Democratic House and Senate candidates were the biggest beneficiaries of donations by 527 organizations to political party committees, the Web site said. The 527s spent $102.7 million on behalf of Democratic candidates, and can accept unlimited corporate and union funds. While their donations are subject to FEC disclosure requirements, Common Cause said, many of the 527s have not disclosed their donors.
More than $104 million in 527 money, the largest amount, was spent on congressional races and came from single-issue groups. Union-affiliated 527s spent $42.4 million, the Web site said.
State campaigns got more than $252 million from 527 groups, figures compiled by the Center for Responsive Politics showed.
Collections for 2012 are already in full swing.
Writing for the Aug. 10 Huffington Post, Bob Edgar, Common Cause president and chief executive officer, said a gathering of conservative CEOs convened by Koch Industries has pledged about $88 million for the upcoming elections while the U.S Chamber of Commerce, a Republican ally, likely will spend more than the $75 million it spent in 2010, "and partisan operatives including Republican Karl Rove and Democrat David Brock have set up so-called super PACs to get into the unlimited corporate money game as well."
Under the headline, "Supreme Court's decision threatens U.S. election process," The Daily Cardinal, the student newspaper at the University of Wisconsin-Madison, said in its Aug. 14 edition $30 million was spent on Wisconsin's August recall elections.
"To put that into perspective, the deficit estimate this past spring, triggering the Budget Repair Bill and instigating waves of protests, was $137 million," the newspaper said. "The money spent on these special elections (would have solved) 20 percent of that budget crisis and is enough to cover the average salary of 646 teachers for a year."
The Daily Cardinal said roughly $25 million of that $30 million was spent "by special interest groups organized into political action committees. A landmark Supreme Court decision last year opened the floodgates for the deluge of money currently saturating Wisconsin local television and radio."
The newspaper also cites that mysterious $1 million donation to a super PAC associated with former Massachusetts Governor Romney, the purported front-runner for the Republican presidential nomination.
W Spann LLC, a company formed last March, donated $1 million to the pro-Romney super PAC, Restore Our Future, before the company dissolved in July.
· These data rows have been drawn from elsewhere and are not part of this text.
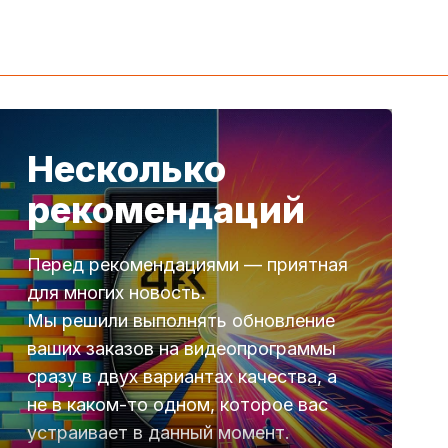
Несколько
рекомендаций
Перед рекомендациями — приятная
для многих новость.
Мы решили выполнять обновление
ваших заказов на видеопрограммы
сразу в двух вариантах качества, а
не в каком-то одном, которое вас
устраивает в данный момент.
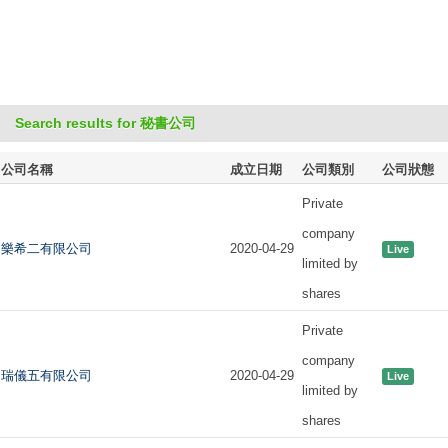
Search results for 秘書公司
公司名稱
成立日期
公司類別
公司狀態
Private
company
樂希二有限公司
2020-04-29
Live
limited by
shares
Private
company
瑞儀五有限公司
2020-04-29
Live
limited by
shares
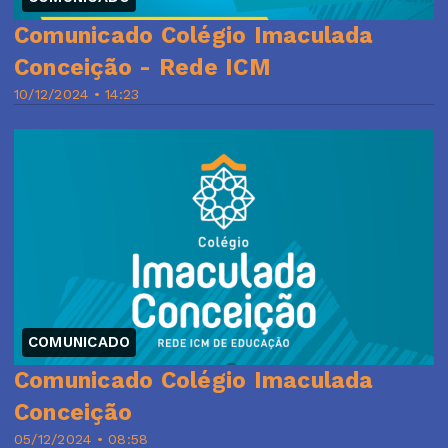
Comunicado Colégio Imaculada
Conceição - Rede ICM
10/12/2024 • 14:23
COMUNICADO
Comunicado Colégio Imaculada
Conceição
05/12/2024 • 08:58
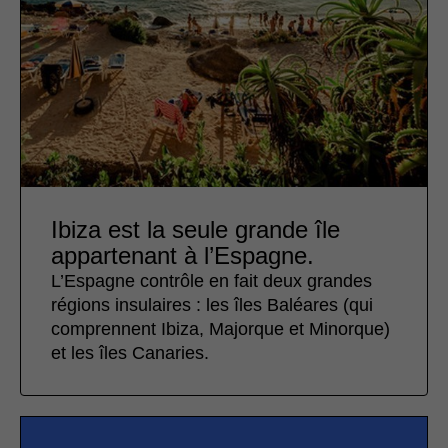
Ibiza est la seule grande île
appartenant à l’Espagne.
L’Espagne contrôle en fait deux grandes
régions insulaires : les îles Baléares (qui
comprennent Ibiza, Majorque et Minorque)
et les îles Canaries.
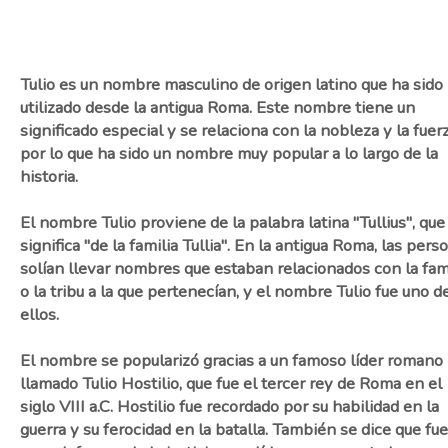
Tulio es un nombre masculino de origen latino que ha sido
utilizado desde la antigua Roma. Este nombre tiene un
significado especial y se relaciona con la nobleza y la fuerz
por lo que ha sido un nombre muy popular a lo largo de la
historia.
El nombre Tulio proviene de la palabra latina "Tullius", que
significa "de la familia Tullia". En la antigua Roma, las pers
solían llevar nombres que estaban relacionados con la fam
o la tribu a la que pertenecían, y el nombre Tulio fue uno d
ellos.
El nombre se popularizó gracias a un famoso líder romano
llamado Tulio Hostilio, que fue el tercer rey de Roma en el
siglo VIII a.C. Hostilio fue recordado por su habilidad en la
guerra y su ferocidad en la batalla. También se dice que fu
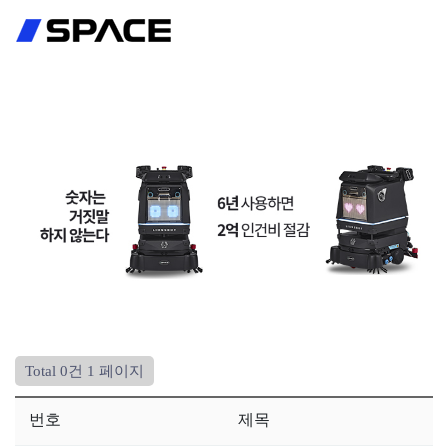
회원가입
로그인
Total 0건
1 페이지
번호
제목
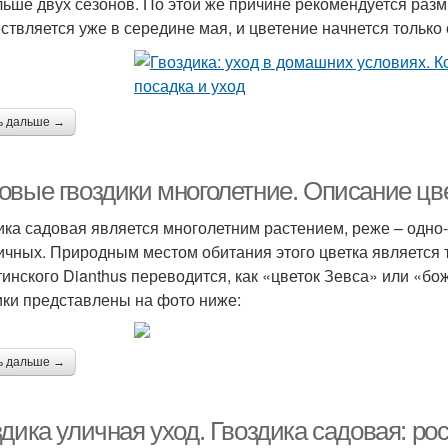
льше двух сезонов. По этой же причине рекомендуется раз
ствляется уже в середине мая, и цветение начнется только 
ь дальше →
овые гвоздики многолетние. Описание цве
ика садовая является многолетним растением, реже – одно
ичных. Природным местом обитания этого цветка является
тинского Dianthus переводится, как «цветок Зевса» или «б
ики представлены на фото ниже:
ь дальше →
здика уличная уход. Гвоздика садовая: р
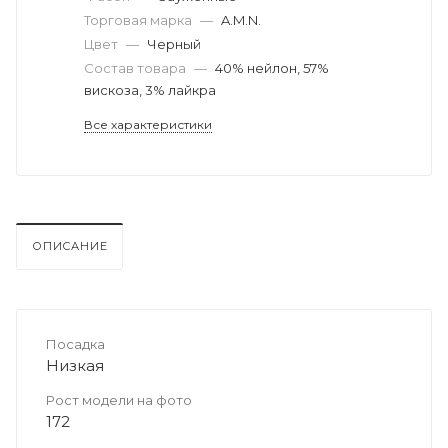
Торговая марка
—
A.M.N.
Цвет
—
Черный
Состав товара
—
40% нейлон, 57%
вискоза, 3% лайкра
Все характеристики
ОПИСАНИЕ
Посадка
Низкая
Рост модели на фото
172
Reports later said the donor was actually Edward Conrad, former executive at Bain Capital, Romney's former hedge fund.
Restore Our Future "raised $12.2 million in the first six months of 2011 and, under the laws of post-Citizens United, there are no restrictions on how they can spend this money," The Daily Cardinal said.
The student newspaper fretted about the source of independent money.
"There are many reasons to be concerned about the health of American democracy," it said. "The electoral process, in particular has been flooded with unknown sources of wealth. There is little reason to believe that current campaign laws are sufficient to ensure that money being contributed to super PACs is limited to American donors."
Concern over the source of independent money led 10 corporate law law professors, including Harvard Law School's Lucian Bebchuk and Columbia Law School's Robert Jackson, to petition the Securities and Exchange Commission, The Wall Street Journal reported Aug. 5.
The petition asked the SEC to require corporations to disclose political contributions from corporate money to stockholders. It argued that the Supreme Court decision assumed this would be the case.
There was no immediate comment from the SEC on the petition.